Federal officials decided they would save the “threatened” desert tortoise no matter what it cost you and me in taxes, $550-an-acre development fees, fences and precautions to prevent any harm whatsoever and up to $50,000 in fines and/or a year in jail for “disturbing” the slow-moving, hard-shelled, long-lived creatures.
But now that the recession has sucked the development fee life blood out of their budget, the bureaucrats are throwing up their arms in defeat and plan to close the Desert Tortoise Conservation Center in 2014 and euthanize hundreds of the tortoises that have lived at the refuge for years, according to an AP report.

Deseert tortoise (AP photo)
The Bureau of Land Management budget for the 220-acre refuge is $1 million a year, but the fees that fund it have generated only $290,000 in the past 11 months.
The AP account says the feds have set up a large refrigerator labeled “carcass freezer.” The center’s 1,400 tortoises are examined to see which are hearty enough to release into the unprotected desert and which will become tortoise popsicles — estimated to be about half.
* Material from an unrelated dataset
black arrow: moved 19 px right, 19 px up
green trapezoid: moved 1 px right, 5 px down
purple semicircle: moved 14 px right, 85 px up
A year ago, a Review-Journal editorial noted how well such releases have worked out in the past:
“A previous release of tortoises didn’t go so well. When 770 desert tortoises from Fort Irwin were placed in the open desert in California, 90 percent of the transplants were promptly devoured by predators, leading to the program’s suspension in 2008.”
That editorial also quoted Harry Pappas, who in the 1990s served on the Clark County Tortoise Advisory Council. In 2001 Pappas recalled:
“So what happened? They got so overrun with tortoises being turned in that they told us they were going to have to start euthanizing them. I said ‘Hold on a minute, here. Euthanize them? Why don’t you just drop them out in the desert?’ They said, ‘Oh no, they’ll fight with the native tortoises that already live out there and they’ll kill each other, because all these lands are already at saturation levels.’ I said, ‘Which is it? How can they be ‘threatened’ or ‘endangered’ but now you tell us all these lands are at ‘saturation levels’ for tortoises?”
For decades untold millions have been spent by private builders and contractors on fences, tortoise tunnels and workers whose sole job was to prevent harming tortoises.
For what? Just to see the bureaucrats throw in the towel?